Acting and direction

I don’t follow many actors or directors; it’s quite common for me not to even know the names of stars who appeared in a movie I’ve just seen. It’s just not something to which I’ve ever paid much attention. I actually believe that most acting and direction in most professional productions is really rather good. If you don’t believe me, I suggest a trip to the local amateur theatre or watching some fan films on YouTube. There’s sometimes gold there, true, but I usually find that it recalibrates my expectations of even the most modest professional performances. If I had to define litmus tests for the kinds of performances I like, the most important one would be the degree to which I’m conned into thinking that the person on the screen is who they say they are and that I forget I’m watching a performance. Really compelling performances like this can certainly make me interested in characters and situations about which I might not otherwise care.

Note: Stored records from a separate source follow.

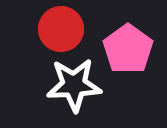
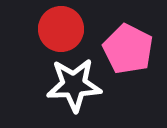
pink pentagon: rotated 9 degrees counterclockwise
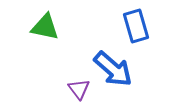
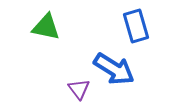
green triangle: moved 1 px right
blue arrow: moved 1 px right; rotated 9 degrees counterclockwise
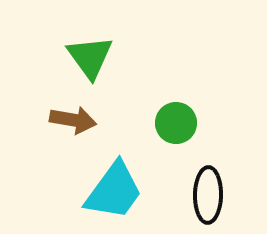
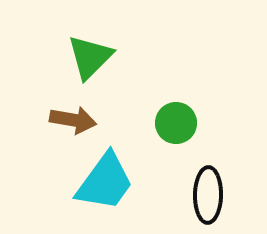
green triangle: rotated 21 degrees clockwise
cyan trapezoid: moved 9 px left, 9 px up
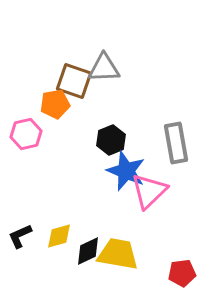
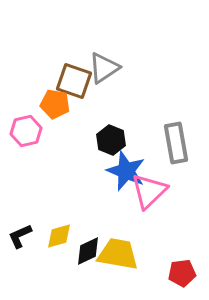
gray triangle: rotated 32 degrees counterclockwise
orange pentagon: rotated 20 degrees clockwise
pink hexagon: moved 3 px up
black hexagon: rotated 16 degrees counterclockwise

Two films that I liked a lot more than I expected to were Taxi Driver and American Beauty, both because of performances that I really enjoyed watching.

Visual design

I honestly can’t think of a film or TV show where the visual design (including special effects) has led me to like something that I otherwise wouldn’t have liked anyway. The closest I can come is the couple of episodes I watched of Mad Men or Boardwalk Empire were so beautiful that they almost lured me in, but in neither case was it quite enough to make me want to follow either series. I know I’m drawn to sumptuous period pieces like Cyrano de Bergerac, La Reine Margot, The Duchess, or Master and Commander, but these are films with high appeal due to their settings anyway.

I’m interested in the technology of special effects, but they are not a strong source of appeal for me. I can take them or leave them, and at most, they add appeal to films that would have appealed to me anyway.

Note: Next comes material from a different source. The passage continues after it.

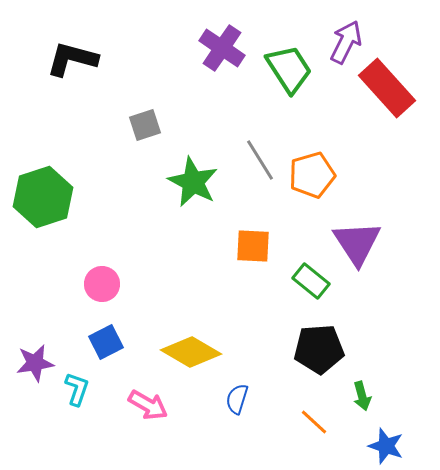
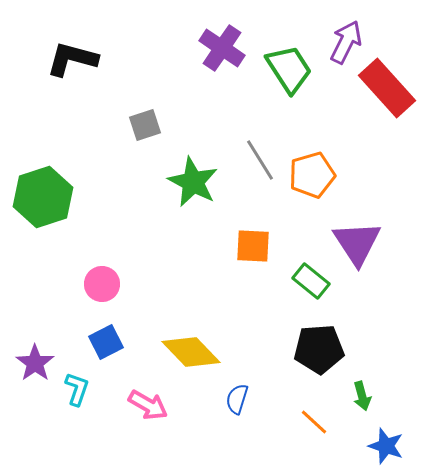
yellow diamond: rotated 16 degrees clockwise
purple star: rotated 27 degrees counterclockwise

It’s not an original observation, but I find some films are so beautiful to look at that I’d blow up just about any frame and hang it on the wall. 2001: A Space Odyssey is like that for me, but that’s a film with very strong appeal for me from other directions. I’ve also enjoyed wild landscapes like Atanarjuat and... a Japanese film whose name I can’t remember right now (one word, starts with ‘S’) [edit—I have since recalled it was Naomi Kawase’s Suzaku] but whose bamboo forests are as vivid in my mind’s eye as when I saw the film over ten years ago.

Lack of craft

Craft is not a strong source of appeal for me, and poor craft will rarely be an obstacle to my liking something that appeals to me for other reasons. And complete incompetence is likely to provide its own perverse appeal to me as well.